Our expert says:
Interesting question, of course. I have come across 'Amafufunyana' and 'ukuthwasa' when working in Natal, and there were in the past psych's at the University of Natal and think at Stellenbosch with a special interest in these conditions, but I think they've all retired or emigrated by now.
Although these and related "culture-bound" disorders ( appearing solely within a specific culture and dependent on the beliefs of that particular culture ) are quite common, I have never heard of a support group for helping with them, though this might indeed be an excellent idea. All cultures seem to have variations on such disorders. Even apparently trivial examples, like the widespread belief in white cultures, that you will come to harm if you sit "in a draft", though there's no actual evidence that this is a harmful practice.
Very occasionally such a condition may hop across a cultural border as it were. For instance, the Chinese have a condition called Koro, in which a man is seized by panic, and believes that his penis is shrinking into his body and that he will die when it retracts fully. So he may rush into hospital, with his parts clasped between a pair of chopsticks, trying to prevent them from retracting further.! I have seen a very similar case in a young white Englishman in London. But generally, the conditions remain "bound" within the boundaries of a particular culture.
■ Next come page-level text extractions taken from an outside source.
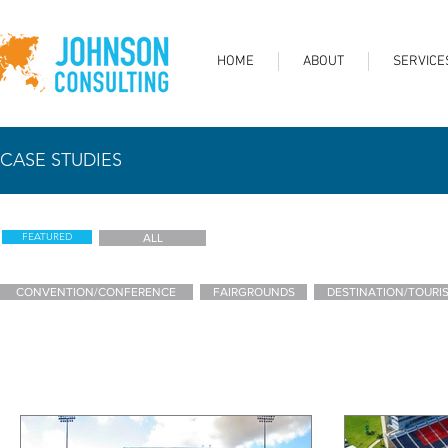
HOME
ABOUT
SERVICE
CASE STUDIES
FEATURED
ALL
CONVENTION/CONFERENCE
FAIRGROUNDS
DESTINATION/TOURI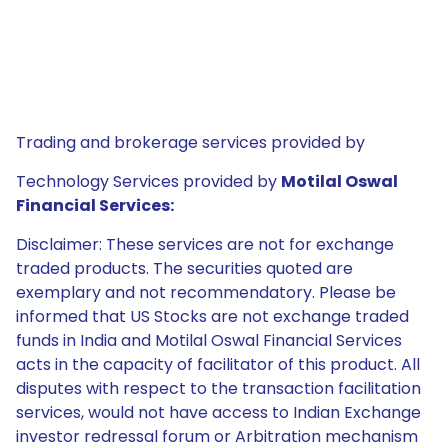
Trading and brokerage services provided by
Technology Services provided by
Motilal Oswal
Financial Services:
Disclaimer: These services are not for exchange
traded products. The securities quoted are
exemplary and not recommendatory. Please be
informed that US Stocks are not exchange traded
funds in India and Motilal Oswal Financial Services
acts in the capacity of facilitator of this product. All
disputes with respect to the transaction facilitation
services, would not have access to Indian Exchange
investor redressal forum or Arbitration mechanism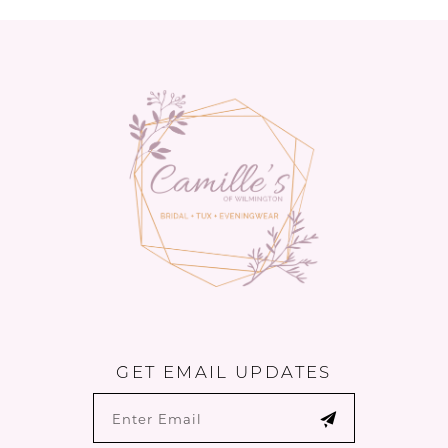
GET EMAIL UPDATES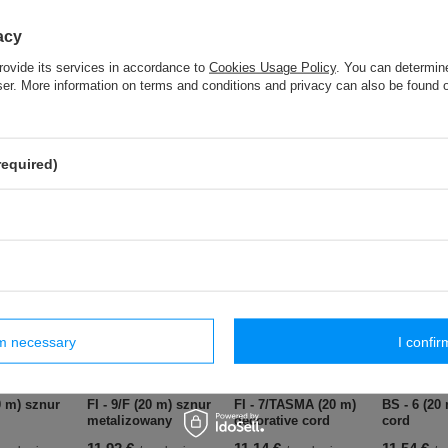
BS - 10 (20 m) cotton cord
acy
rovide its services in accordance to
Cookies Usage Policy
. You can determine
BS - 6 (20 m) cotton cord
wser. More information on terms and conditions and privacy can also be found
S - 10 (25 m) lace - 55 mm
required)
ar products
rm necessary
I confir
0 m) sznur
FI - 9/F (20 m) sznur
FI - 7/TASMA (20 m)
BS - 6 (20
metalizowany
decorative cord
cord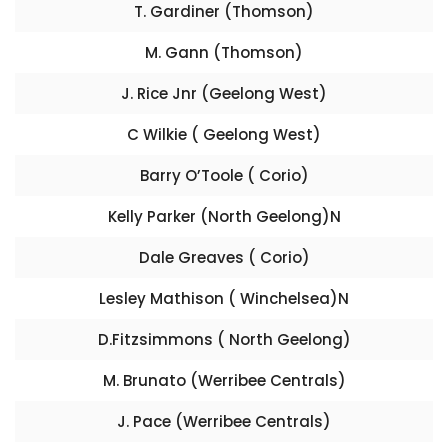
T. Gardiner (Thomson)
M. Gann (Thomson)
J. Rice Jnr (Geelong West)
C Wilkie ( Geelong West)
Barry O’Toole ( Corio)
Kelly Parker (North Geelong)N
Dale Greaves ( Corio)
Lesley Mathison ( Winchelsea)N
D.Fitzsimmons ( North Geelong)
M. Brunato (Werribee Centrals)
J. Pace (Werribee Centrals)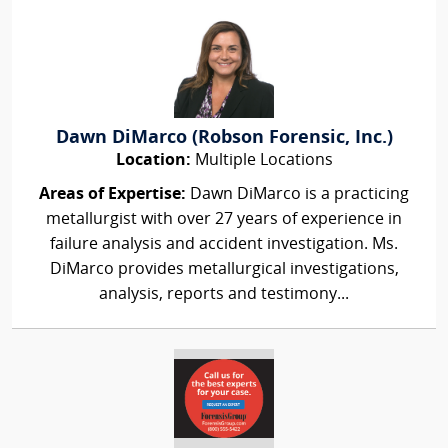
Dawn DiMarco (Robson Forensic, Inc.)
Location:
Multiple Locations
Areas of Expertise:
Dawn DiMarco is a practicing
metallurgist with over 27 years of experience in
failure analysis and accident investigation. Ms.
DiMarco provides metallurgical investigations,
analysis, reports and testimony...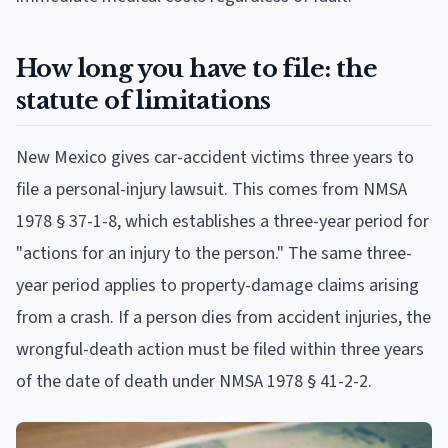
How long you have to file: the
statute of limitations
New Mexico gives car-accident victims three years to
file a personal-injury lawsuit. This comes from NMSA
1978 § 37-1-8, which establishes a three-year period for
"actions for an injury to the person." The same three-
year period applies to property-damage claims arising
from a crash. If a person dies from accident injuries, the
wrongful-death action must be filed within three years
of the date of death under NMSA 1978 § 41-2-2.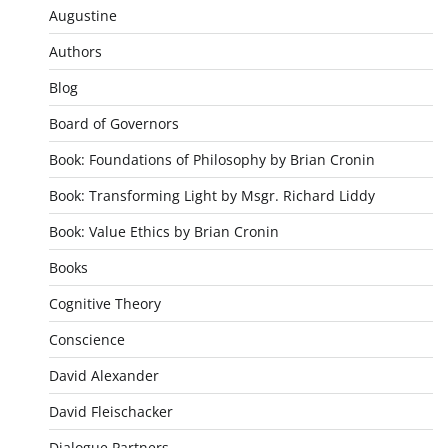
Augustine
Authors
Blog
Board of Governors
Book: Foundations of Philosophy by Brian Cronin
Book: Transforming Light by Msgr. Richard Liddy
Book: Value Ethics by Brian Cronin
Books
Cognitive Theory
Conscience
David Alexander
David Fleischacker
Dialogue Partners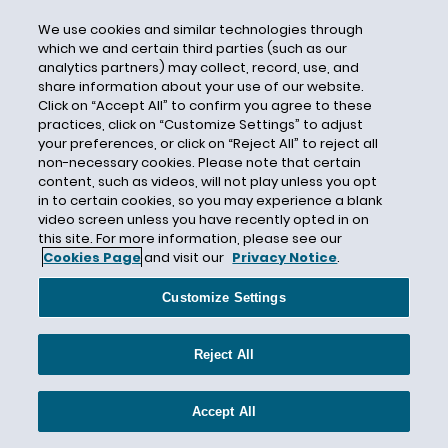
Breach of Contract
We use cookies and similar technologies through
Breach of Contract Action
which we and certain third parties (such as our
Breach of Contract Exclusion
analytics partners) may collect, record, use, and
share information about your use of our website.
Breach of Warranty
Click on “Accept All” to confirm you agree to these
practices, click on “Customize Settings” to adjust
Brexit
your preferences, or click on “Reject All” to reject all
Brian Flood
non-necessary cookies. Please note that certain
content, such as videos, will not play unless you opt
Brickman Group Ltd. L.L.C
in to certain cookies, so you may experience a blank
Broker
video screen unless you have recently opted in on
this site. For more information, please see our
Broker Liability
Cookies Page
and visit our
Privacy Notice
.
Broker-Dealers
Customize Settings
Builder's Risk
Builders Premier Insurance Co.
Reject All
Building Code
Building Damage
Accept All
Burden of Proof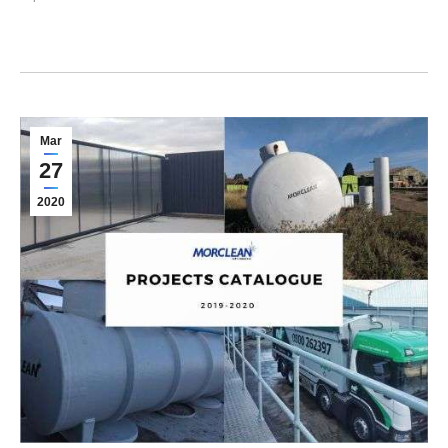
Mar
27
2020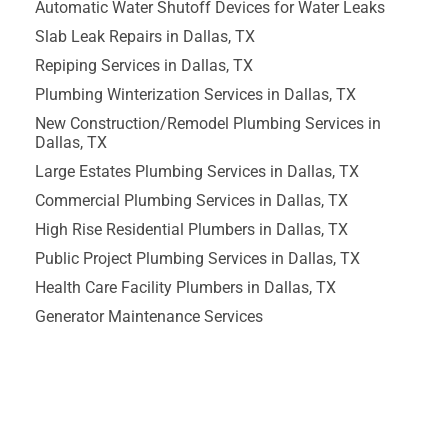
Automatic Water Shutoff Devices for Water Leaks
Slab Leak Repairs in Dallas, TX
Repiping Services in Dallas, TX
Plumbing Winterization Services in Dallas, TX
New Construction/Remodel Plumbing Services in
Dallas, TX
Large Estates Plumbing Services in Dallas, TX
Commercial Plumbing Services in Dallas, TX
High Rise Residential Plumbers in Dallas, TX
Public Project Plumbing Services in Dallas, TX
Health Care Facility Plumbers in Dallas, TX
Generator Maintenance Services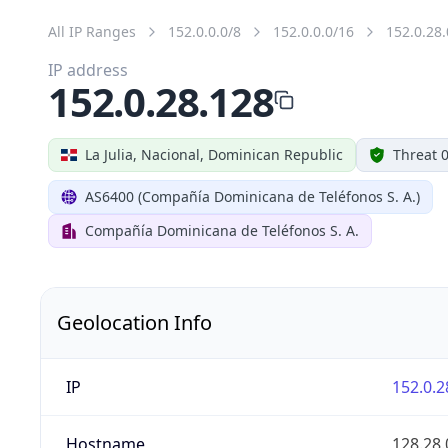
All IP Ranges
152.0.0.0/8
152.0.0.0/16
152.0.28.
IP address
152.0.28.128
La Julia, Nacional, Dominican Republic
Threat 
AS6400 (Compañía Dominicana de Teléfonos S. A.)
Compañía Dominicana de Teléfonos S. A.
Geolocation Info
IP
152.0.2
Hostname
128.28.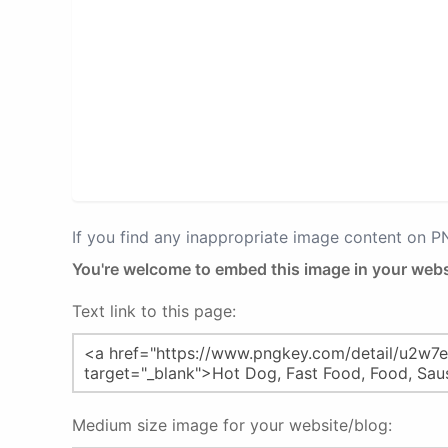
If you find any inappropriate image content on 
You're welcome to embed this image in your webs
Text link to this page:
Medium size image for your website/blog: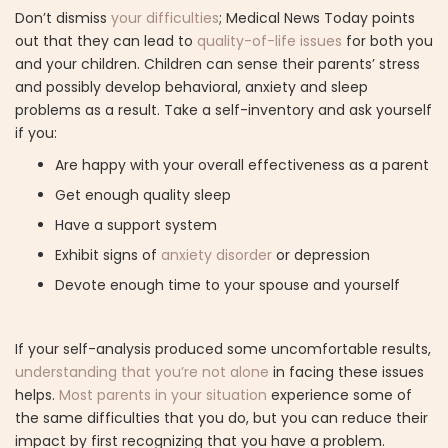
Don’t dismiss
your difficulties
; Medical News Today points
out that they can lead to
quality-of-life issues
for both you
and your children. Children can sense their parents’ stress
and possibly develop behavioral, anxiety and sleep
problems as a result. Take a self-inventory and ask yourself
if you:
Are happy with your overall effectiveness as a parent
Get enough quality sleep
Have a support system
Exhibit signs of
anxiety disorder
or depression
Devote enough time to your spouse and yourself
If your self-analysis produced some uncomfortable results,
understanding that you’re not alone
in facing these issues
helps.
Most parents in your situation
experience some of
the same difficulties that you do, but you can reduce their
impact by first recognizing that you have a problem.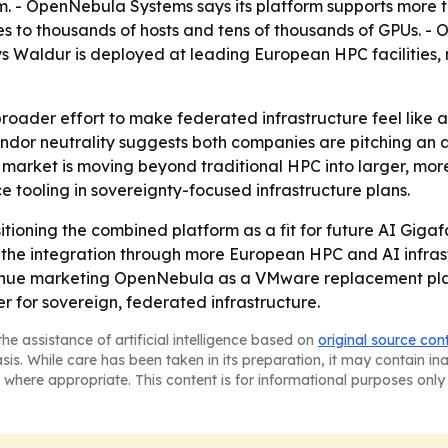
m. - OpenNebula Systems says its platform supports more 
es to thousands of hosts and tens of thousands of GPUs. 
Waldur is deployed at leading European HPC facilities, 
broader effort to make federated infrastructure feel like 
ndor neutrality suggests both companies are pitching an al
t market is moving beyond traditional HPC into larger, mor
e tooling in sovereignty-focused infrastructure plans.
oning the combined platform as a fit for future AI Giga
h the integration through more European HPC and AI infra
nue marketing OpenNebula as a VMware replacement plat
r for sovereign, federated infrastructure.
he assistance of artificial intelligence based on
original source con
asis. While care has been taken in its preparation, it may contain i
 where appropriate. This content is for informational purposes only 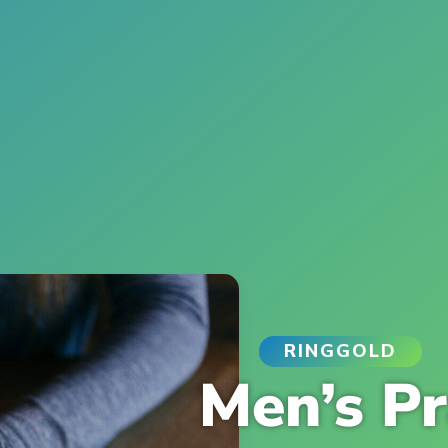
RINGGOLD
Men’s Pr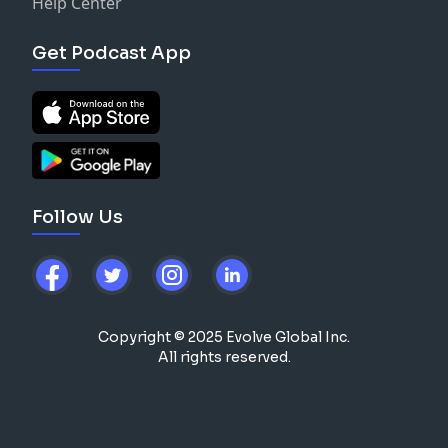
Help Center
Get Podcast App
Follow Us
Copyright © 2025 Evolve Global Inc.
All rights reserved.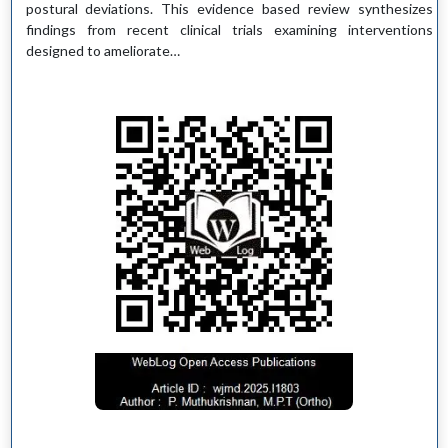
postural deviations. This evidence based review synthesizes
findings from recent clinical trials examining interventions
designed to ameliorate…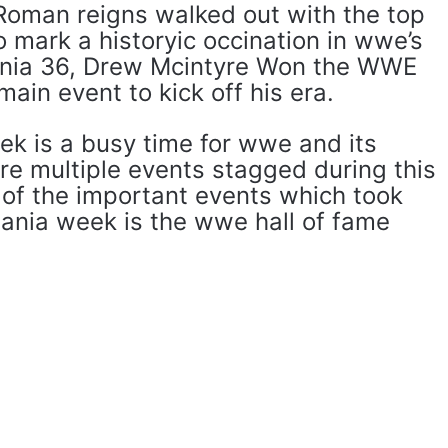
Roman reigns walked out with the top
 mark a historyic occination in wwe’s
ania 36, ​​Drew Mcintyre Won the WWE
ain event to kick off his era.
k is a busy time for wwe and its
re multiple events stagged during this
 of the important events which took
mania week is the wwe hall of fame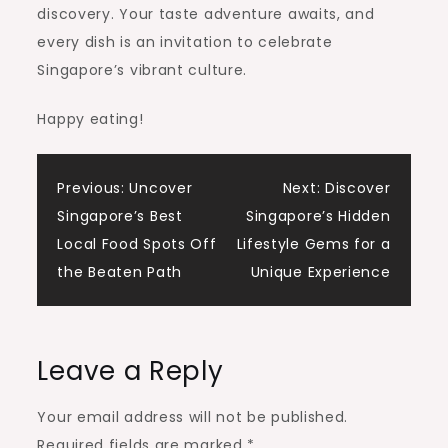
discovery. Your taste adventure awaits, and
every dish is an invitation to celebrate
Singapore’s vibrant culture.
Happy eating!
Post
Previous:
Uncover
Next:
Discover
Singapore’s Best
Singapore’s Hidden
navigation
Local Food Spots Off
Lifestyle Gems for a
the Beaten Path
Unique Experience
Leave a Reply
Your email address will not be published.
Required fields are marked
*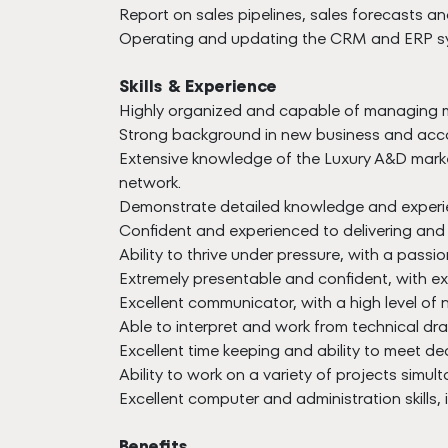
Report on sales pipelines, sales forecasts an
Operating and updating the CRM and ERP s
Skills & Experience
Highly organized and capable of managing mu
Strong background in new business and accou
Extensive knowledge of the Luxury A&D market
network.
Demonstrate detailed knowledge and experien
Confident and experienced to delivering and 
Ability to thrive under pressure, with a passio
Extremely presentable and confident, with ex
Excellent communicator, with a high level of 
Able to interpret and work from technical dr
Excellent time keeping and ability to meet de
Ability to work on a variety of projects simul
Excellent computer and administration skills,
Benefits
Generally, purely cultural disorders are best handled by the traditional healers of that culture, both because such healers are confident in dealing with them, and because te patient is likely to have faith in them and expect to be helped by them.
I'm not sure what to make of the Stellenbosch research, which has several major weaknesses. The bigest of which is that they looked only at Xhosa patients who had later received a Western diagnosis of schizophrenia ( which they probably had ) and not any any Xhosa patient with either condition who had been successfully treated within his/her culture. So one cannot assume that patients with either condition HAVE schizophrenia. Within a culture where similar symptoms are usually described with one or other of these terms, schizophrenia may well get the same label, without being the same thing at all. And a patient developing schizophrenia within such a community could well have their symptoms both shaped and explained by the prevailing views of amafufunyana and/or ukuthwasa.
As schizophrenia most commonly has its onset in young adults, and I expect that your mother is somewhat older than that, don't think it's likely that schizophrenia is her problem, which could well be amafufunyana, or some other condition ( such as the confusion caused by a severe infection ) being called amafufunyana.
It's generally been thought to be useful for Western practitioners to seek to understand such cultural disorders and to be prepared to refer them to a traditional healer, and to offer training to traditional healers to recognize the more sinister signs of schizophrenia, and refer them for Western treatments which can be so useful in that case.
I hope your mother does well with proper traditional intervention --- let us know in fresh messages, how she's doing.